Venus South Pole Double Vortex


Date: 27 June 2006
Satellite: Venus Express
Depicts: Series of Venus southern hemisphere observations
Copyright: ESA/VIRTIS/INAF-IASF/Obs. de Paris-LESIA

These six different false-colour infrared images were taken by the Ultraviolet/Visible/Near-Infrared spectrometer (VIRTIS) between 12 and 19 April 2006, during the capture orbit around Venus.
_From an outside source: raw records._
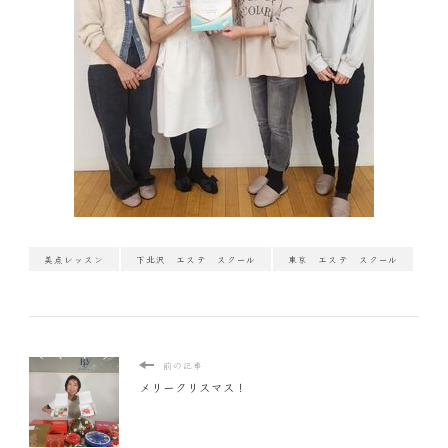
美点レッスン
下北沢 エステ スクール
東京 エステ スクール
前の記事
メリークリスマス！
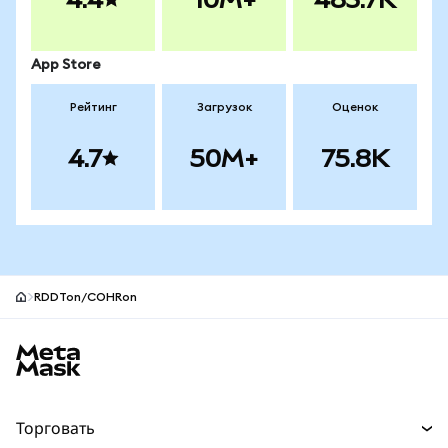
App Store
Рейтинг
Загрузок
Оценок
4.7
50M+
75.8K
RDDTon/COHRon
Нижний колонтитул сайта MetaMask
Торговать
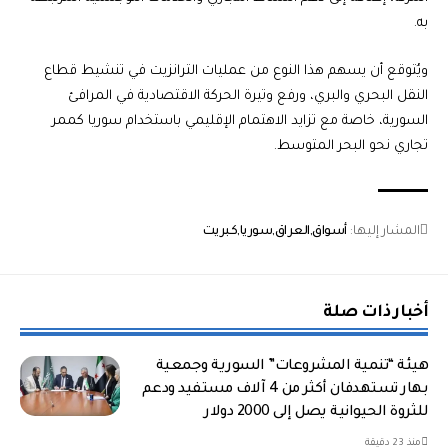
به.
ويُتوقع أن يسهم هذا النوع من عمليات الترانزيت في تنشيط قطاع
النقل البحري والبري، ورفع وتيرة الحركة الاقتصادية في المرافئ
السورية، خاصة مع تزايد الاهتمام الإقليمي باستخدام سوريا كممر
تجاري نحو البحر المتوسط.
المشار إليها:
أسواق
العراق
سوريا
كبريت
أخبار ذات صلة
هيئة “تنمية المشروعات” السورية وجمعية
بهار تستهدفان أكثر من 4 آلاف مستفيد ودعم
للثروة الحيوانية يصل إلى 2000 دولار
منذ 23 دقيقة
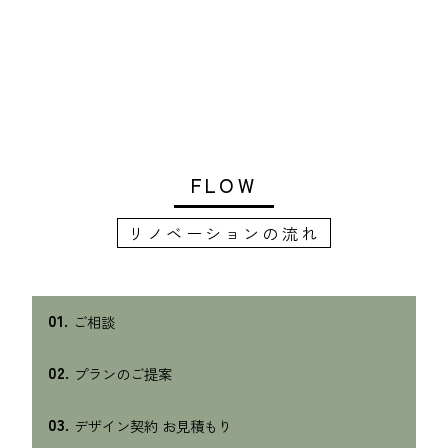
FLOW
リノベーションの流れ
01.
ご相談
02.
プランのご提案
03.
デザイン契約 お見積もり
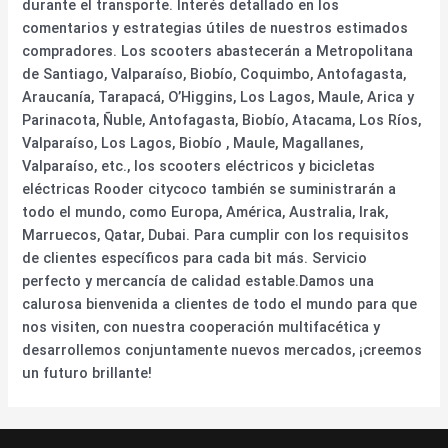
durante el transporte. Interés detallado en los
comentarios y estrategias útiles de nuestros estimados
compradores. Los scooters abastecerán a Metropolitana
de Santiago, Valparaíso, Biobío, Coquimbo, Antofagasta,
Araucanía, Tarapacá, O’Higgins, Los Lagos, Maule, Arica y
Parinacota, Ñuble, Antofagasta, Biobío, Atacama, Los Ríos,
Valparaíso, Los Lagos, Biobío , Maule, Magallanes,
Valparaíso, etc., los scooters eléctricos y bicicletas
eléctricas Rooder citycoco también se suministrarán a
todo el mundo, como Europa, América, Australia, Irak,
Marruecos, Qatar, Dubai. Para cumplir con los requisitos
de clientes específicos para cada bit más. Servicio
perfecto y mercancía de calidad estable.Damos una
calurosa bienvenida a clientes de todo el mundo para que
nos visiten, con nuestra cooperación multifacética y
desarrollemos conjuntamente nuevos mercados, ¡creemos
un futuro brillante!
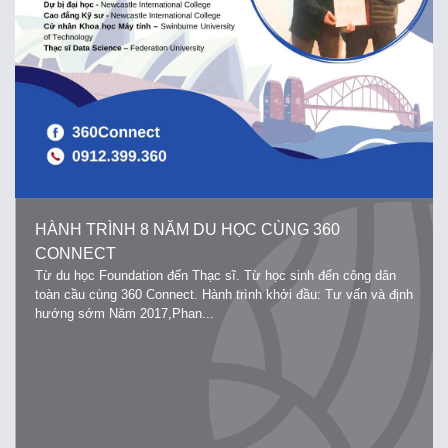
HÀNH TRÌNH 8 NĂM DU HỌC CÙNG 360
CONNECT
Từ du học Foundation đến Thạc sĩ. Từ học sinh đến công dân
toàn cầu cùng 360 Connect. Hành trình khởi đầu: Tư vấn và định
hướng sớm Năm 2017,Phan...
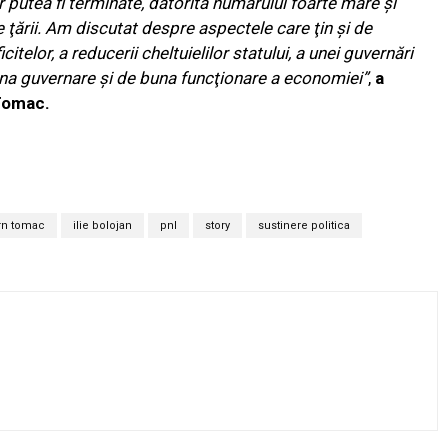
r putea fi terminate, datorită numărului foarte mare şi
ale ţării. Am discutat despre aspectele care ţin şi de
telor, a reducerii cheltuielilor statului, a unei guvernări
una guvernare şi de buna funcţionare a economiei”
,
a
 Tomac.
rn tomac
ilie bolojan
pnl
story
sustinere politica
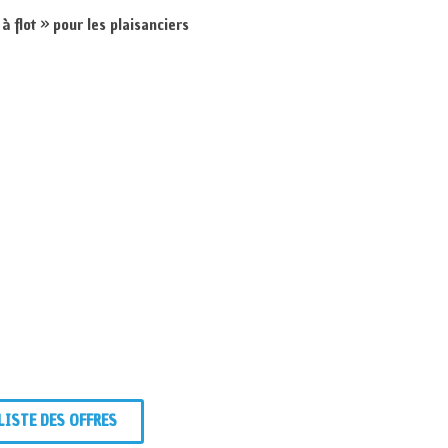
à flot » pour les plaisanciers
LISTE DES OFFRES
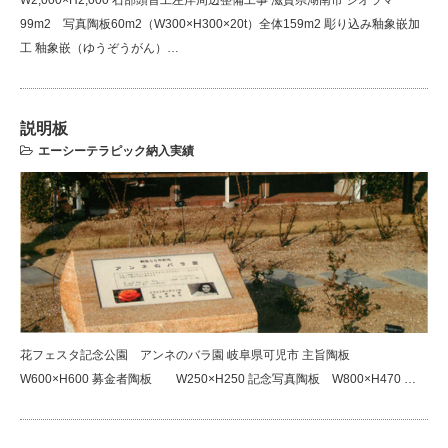
W2,000×H2,000 石部頭首工左岸周辺整備工事 滋賀県湖南市 ジオラマ
99m2 写真陶板60m2（W300×H300×20t）全体159m2 彫り込み釉象嵌加
工 釉象嵌（ゆうぞうがん）…
説明板
エーシーテラピック納入実績
花フェスタ記念公園 アンネのバラ園 岐阜県可児市 主旨陶板
W600×H600 募金者陶板 W250×H250 記念写真陶板 W800×H470 …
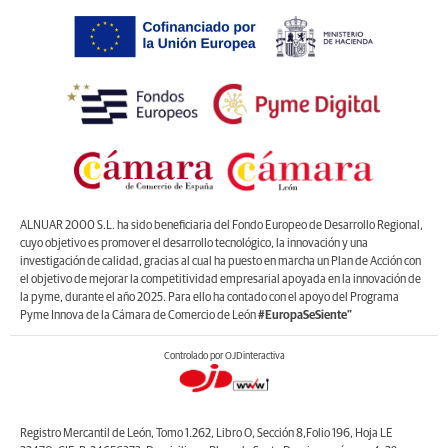
ALNUAR 2000 S.L. ha sido beneficiaria del Fondo Europeo de Desarrollo Regional,
cuyo objetivo es promover el desarrollo tecnológico, la innovación y una
investigación de calidad, gracias al cual ha puesto en marcha un Plan de Acción con
el objetivo de mejorar la competitividad empresarial apoyada en la innovación de
la pyme, durante el año 2025. Para ello ha contado con el apoyo del Programa
Pyme Innova de la Cámara de Comercio de León
#EuropaSeSiente”
Controlado por OJDinteractiva
Registro Mercantil de León, Tomo 1.262, Libro O, Sección 8,Folio 196, Hoja LE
The images taken at 5 μm were obtained at six different time slots and different distances from the planet (from left to right, top to bottom):

  • 12 April: from 210 000 kilometres
  • 13 April: from 280 000 kilometres
  • 14 April, from 315 000 kilometres
  • 16 April: from 315 000 kilometres
  • 17 April: from 270 000 kilometres
  • 19 April: from 190 000 kilometres

The planet's globe, imaged at different angles, was mapped onto an electronic mock-up of Venus, so to have the south pole always plotted at the centre of each single image.
Around the south pole it is possible to see a peculiar double-eye vortex structure, never clearly seen by any other Venusian mission before. The sequence of images shows the rotation and the shape variation of the double vortex over time. It is also possible to see the rotation of the terminator: the day side is visible in yellow and the night side is blue.

The images also show the presence of a collar of cold air around the vortex structure (dark blue), possibly due to the recycling of cold air downwards.